1. Latar Belakang
Pomparan Borsak Jungjungan Silaban Indonesia–Portibi (PBJSIP) merupakan wadah pemersatu seluruh keturunan marga Silaban, boru, dan bere yang tersebar di seluruh Indonesia maupun di berbagai belahan dunia.
Organisasi ini lahir dari kesadaran akan pentingnya menjaga ikatan persaudaraan, melestarikan adat dan budaya Batak, serta memperkuat identitas sebagai satu keturunan dari garis leluhur Borsak Jungjungan Silaban, yang berasal dari keturunan Toga Sihombing (Borsak) di Tipang.
Seiring perkembangan zaman dan penyebaran anggota ke berbagai wilayah, PBJSIP hadir sebagai sarana untuk tetap menjaga nilai-nilai kekeluargaan dalam semangat “Silaban Marsada”.
2. Sejarah Singkat
Marga Silaban merupakan salah satu marga tua dalam suku Batak yang berasal dari keturunan Borsak Jungjungan, anak dari Toga Sihombing.
Gelar “Silaban” berasal dari keturunan Ompu Raja Diomaoma, seorang pedagang yang dikenal membawa keuntungan bagi rekan-rekannya, sehingga mendapat gelar “Silabaan” yang kemudian menjadi nama marga.

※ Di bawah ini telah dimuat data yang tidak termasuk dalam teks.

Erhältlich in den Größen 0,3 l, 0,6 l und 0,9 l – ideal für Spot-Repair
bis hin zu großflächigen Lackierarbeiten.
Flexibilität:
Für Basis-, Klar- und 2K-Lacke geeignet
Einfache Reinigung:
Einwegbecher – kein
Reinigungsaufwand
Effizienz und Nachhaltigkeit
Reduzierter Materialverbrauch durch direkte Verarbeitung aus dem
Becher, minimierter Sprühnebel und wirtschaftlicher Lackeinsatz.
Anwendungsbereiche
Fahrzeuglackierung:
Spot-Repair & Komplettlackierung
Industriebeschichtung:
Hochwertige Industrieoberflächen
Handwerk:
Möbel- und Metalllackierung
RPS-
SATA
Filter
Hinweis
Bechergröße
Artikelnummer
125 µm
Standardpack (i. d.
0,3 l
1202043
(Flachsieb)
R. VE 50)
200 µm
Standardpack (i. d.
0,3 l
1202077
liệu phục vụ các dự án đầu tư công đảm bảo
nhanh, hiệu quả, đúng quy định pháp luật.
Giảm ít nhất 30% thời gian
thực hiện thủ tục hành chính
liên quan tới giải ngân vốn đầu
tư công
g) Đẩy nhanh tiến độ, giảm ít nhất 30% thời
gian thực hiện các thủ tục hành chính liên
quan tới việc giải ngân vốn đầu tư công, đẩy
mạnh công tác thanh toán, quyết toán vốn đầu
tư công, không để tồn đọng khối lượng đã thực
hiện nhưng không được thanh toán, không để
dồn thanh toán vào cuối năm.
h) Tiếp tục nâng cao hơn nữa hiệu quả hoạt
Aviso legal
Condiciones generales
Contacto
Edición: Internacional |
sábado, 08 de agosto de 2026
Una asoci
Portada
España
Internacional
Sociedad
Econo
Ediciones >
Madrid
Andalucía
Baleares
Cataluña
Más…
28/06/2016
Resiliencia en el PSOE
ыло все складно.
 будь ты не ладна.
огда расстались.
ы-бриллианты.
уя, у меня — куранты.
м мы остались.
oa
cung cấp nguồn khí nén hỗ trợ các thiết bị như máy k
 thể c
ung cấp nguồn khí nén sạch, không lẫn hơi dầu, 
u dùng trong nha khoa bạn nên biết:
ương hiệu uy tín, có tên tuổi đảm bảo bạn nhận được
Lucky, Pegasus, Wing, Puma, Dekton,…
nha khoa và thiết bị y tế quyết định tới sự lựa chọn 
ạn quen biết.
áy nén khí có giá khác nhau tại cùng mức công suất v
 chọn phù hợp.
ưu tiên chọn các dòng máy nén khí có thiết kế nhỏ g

Sebagai bentuk persatuan yang lebih luas, organisasi PBJSIP secara resmi dideklarasikan pada tanggal 10 Oktober 2010 di Lintong Nihuta, Sumatera Utara, sebagai wadah pemersatu seluruh pomparan Silaban di tingkat nasional dan global.
3. Nama dan Kedudukan
Nama organisasi ini adalah Pomparan Borsak Jungjungan Silaban Indonesia–Portibi (PBJSIP).
Organisasi ini berkedudukan di seluruh wilayah Indonesia dan dunia, dengan sekretariat yang dapat berada di domisili Ketua Umum, Sekretaris, atau lokasi lain yang disepakati oleh pengurus.
4. Asas dan Landasan
PBJSIP berlandaskan pada:
- Pancasila
- Undang-Undang Dasar 1945
- Nilai keimanan kepada Tuhan Yang Maha Esa
- Nilai kasih, gotong royong, dan kekeluargaan
- Adat dan budaya Batak yang dinamis dan adaptif terhadap perkembangan zaman
5. Maksud dan Tujuan
PBJSIP didirikan dengan maksud untuk mempererat persatuan dan kesatuan keluarga besar Silaban dalam ikatan Dalihan Natolu.
Adapun tujuan organisasi ini meliputi:
- Meningkatkan rasa persaudaraan dan kekeluargaan antar anggota
- Membina anggota menjadi warga negara yang baik dan bertanggung jawab
- Menumbuhkan kecintaan terhadap bona pasogit
- Mendorong semangat tolong-menolong dalam suka dan duka
- Melestarikan serta mengembangkan adat dan budaya Batak
6. Keanggotaan
Keanggotaan PBJSIP terdiri dari:
- Anggota Tetap: anggota yang terdaftar aktif dalam punguan Silaban di tingkat sektor/wilayah
- Anggota Luar Biasa: anggota yang belum memenuhi syarat tertentu namun tetap dapat berkontribusi
Setiap anggota memiliki hak dan kewajiban sesuai dengan ketentuan organisasi.
7. Struktur Organisasi
Struktur organisasi PBJSIP terdiri dari:
- Dewan Penasehat (DP)
- Badan Pengurus Harian (BPH) Pusat
- Badan Pengurus Harian Wilayah (BPHW)
- Badan Pengurus Harian Sektor (BPHS)
- Punguan / Arisan (BPHPA)
Kepengurusan berjalan secara periodik selama 5 tahun dengan prinsip kebersamaan dan perwakilan keturunan.
8. Kegiatan dan Program
PBJSIP menjalankan berbagai kegiatan, antara lain:
- Kegiatan sosial (suka dan duka)
- Pelestarian adat dan budaya
- Pertemuan keluarga besar (Mubes dan kegiatan lainnya)
- Program penguatan solidaritas dan jaringan antar anggota
9. Sumber Dana
Sumber dana organisasi berasal dari:
- Iuran anggota
- Donasi
- Sumber lain yang tidak mengikat
10. Motto dan Semangat
PBJSIP memiliki motto:
“Silaban Marsada”
Yang mencerminkan semangat persatuan, kebersamaan, dan kekuatan dalam satu ikatan keluarga besar.